◆ TASK OBJECTIVE:
Begin at the top of the entries below and write out every line through the one containing "important than the", excluding pictures.

◆ PROVIDED ENTRIES:
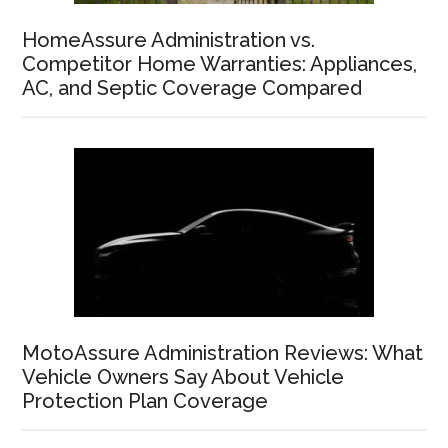
HomeAssure Administration vs.
Competitor Home Warranties: Appliances,
AC, and Septic Coverage Compared
MotoAssure Administration Reviews: What
Vehicle Owners Say About Vehicle
Protection Plan Coverage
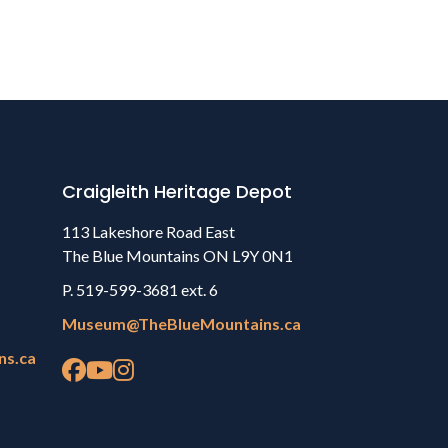
Craigleith Heritage Depot
113 Lakeshore Road East
The Blue Mountains ON L9Y 0N1
P. 519-599-3681 ext. 6
Museum@TheBlueMountains.ca
ns.ca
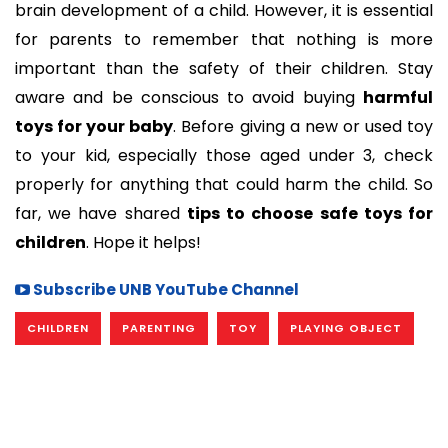
brain development of a child. However, it is essential
for parents to remember that nothing is more
important than the safety of their children. Stay
aware and be conscious to avoid buying
harmful
toys for your baby
. Before giving a new or used toy
to your kid, especially those aged under 3, check
properly for anything that could harm the child. So
far, we have shared
tips to choose safe toys for
children
. Hope it helps!
Subscribe UNB YouTube Channel
CHILDREN
PARENTING
TOY
PLAYING OBJECT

◆ OUTPUT OF THE TASK:
HomeAssure Administration vs.
Competitor Home Warranties: Appliances,
AC, and Septic Coverage Compared
MotoAssure Administration Reviews: What
Vehicle Owners Say About Vehicle
Protection Plan Coverage
Craigleith Heritage Depot
113 Lakeshore Road East
The Blue Mountains ON L9Y 0N1
P. 519-599-3681 ext. 6
Museum@TheBlueMountains.ca
ns.ca
brain development of a child. However, it is essential
for parents to remember that nothing is more
important than the safety of their children. Stay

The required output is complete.